Penelitian lain juga menemukan bahwa pekerja yang memiliki jam kerja panjang cenderung memiliki kesehatan mental yang buruk dan kualitas tidur yang lebih rendah.
Orang dengan jam kerja yang panjang juga cenderung punya kebiasaan merokok, minum alkohol berlebihan, dan penambahan berat badan.
Baca juga:
Long hours at the office could be killing you – the case for a shorter working week
Kerja terlalu lama tidak baik
Efek dari jam kerja yang panjang sangat beragam bagi kesehatan kita.
Studi dari Prancis yang melibatkan lebih dari 143.000 peserta itu menemukan bahwa mereka yang bekerja sepuluh jam atau lebih per hari selama setidaknya 50 hari dalam satu tahun berisiko terkena stroke 29% lebih tinggi.
Penelitian itu tidak menemukan hasil yang berbeda antara laki-laki dan perempuan, tapi menunjukkan risiko lebih tinggi pada pekerja kantoran di bawah usia 50 tahun.

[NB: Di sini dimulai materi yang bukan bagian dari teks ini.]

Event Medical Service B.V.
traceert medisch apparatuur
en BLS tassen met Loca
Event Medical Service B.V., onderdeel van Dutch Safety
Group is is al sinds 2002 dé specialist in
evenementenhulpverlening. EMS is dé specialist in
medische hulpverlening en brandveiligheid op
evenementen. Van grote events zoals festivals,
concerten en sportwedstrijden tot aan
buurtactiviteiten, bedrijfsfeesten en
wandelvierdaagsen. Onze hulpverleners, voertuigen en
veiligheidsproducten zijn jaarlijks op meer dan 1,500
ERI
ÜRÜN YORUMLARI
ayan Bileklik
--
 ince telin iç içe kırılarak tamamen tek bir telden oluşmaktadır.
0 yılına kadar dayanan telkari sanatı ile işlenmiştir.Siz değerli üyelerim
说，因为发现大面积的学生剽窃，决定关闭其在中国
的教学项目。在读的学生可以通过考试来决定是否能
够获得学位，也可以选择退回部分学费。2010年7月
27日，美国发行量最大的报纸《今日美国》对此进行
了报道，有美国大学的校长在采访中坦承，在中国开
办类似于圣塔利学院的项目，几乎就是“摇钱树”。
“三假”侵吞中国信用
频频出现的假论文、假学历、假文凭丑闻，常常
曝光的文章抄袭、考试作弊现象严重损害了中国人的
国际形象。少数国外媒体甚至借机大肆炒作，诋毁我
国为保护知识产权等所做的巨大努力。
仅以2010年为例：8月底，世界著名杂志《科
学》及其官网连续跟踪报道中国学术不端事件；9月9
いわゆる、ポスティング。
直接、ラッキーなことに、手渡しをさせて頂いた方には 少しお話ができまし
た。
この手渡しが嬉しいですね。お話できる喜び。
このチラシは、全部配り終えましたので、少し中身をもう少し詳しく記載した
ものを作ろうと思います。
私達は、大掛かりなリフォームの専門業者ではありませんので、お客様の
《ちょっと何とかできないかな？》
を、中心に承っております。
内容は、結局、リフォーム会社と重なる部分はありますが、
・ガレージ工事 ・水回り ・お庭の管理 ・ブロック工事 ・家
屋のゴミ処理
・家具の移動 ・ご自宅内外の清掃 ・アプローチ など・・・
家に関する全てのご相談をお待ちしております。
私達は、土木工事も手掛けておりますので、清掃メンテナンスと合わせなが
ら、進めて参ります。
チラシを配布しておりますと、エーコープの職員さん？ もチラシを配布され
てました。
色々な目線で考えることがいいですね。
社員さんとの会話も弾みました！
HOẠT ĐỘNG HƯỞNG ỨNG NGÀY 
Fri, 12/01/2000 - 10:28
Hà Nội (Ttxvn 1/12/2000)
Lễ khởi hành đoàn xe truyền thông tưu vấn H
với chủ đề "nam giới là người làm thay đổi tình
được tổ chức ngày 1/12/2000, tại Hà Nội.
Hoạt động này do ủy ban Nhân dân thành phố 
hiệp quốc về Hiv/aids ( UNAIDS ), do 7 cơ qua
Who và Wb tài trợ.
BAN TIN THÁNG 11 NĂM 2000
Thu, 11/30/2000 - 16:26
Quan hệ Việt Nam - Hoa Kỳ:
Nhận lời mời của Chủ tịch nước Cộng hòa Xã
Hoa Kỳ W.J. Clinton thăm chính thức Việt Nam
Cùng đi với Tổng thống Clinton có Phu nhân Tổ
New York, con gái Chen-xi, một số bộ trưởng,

Riset meta-analisis lain yang melibatkan data lebih dari 600 ribu orang, yang diterbitkan dalam jurnal medis Inggris The Lancet, ternyata menemukan efek yang sama. Karyawan yang bekerja 40 sampai 55 jam per minggu memiliki risiko lebih tinggi terkena stroke dibandingkan mereka dengan jam kerja yang standar yaitu 35-40 jam per minggu.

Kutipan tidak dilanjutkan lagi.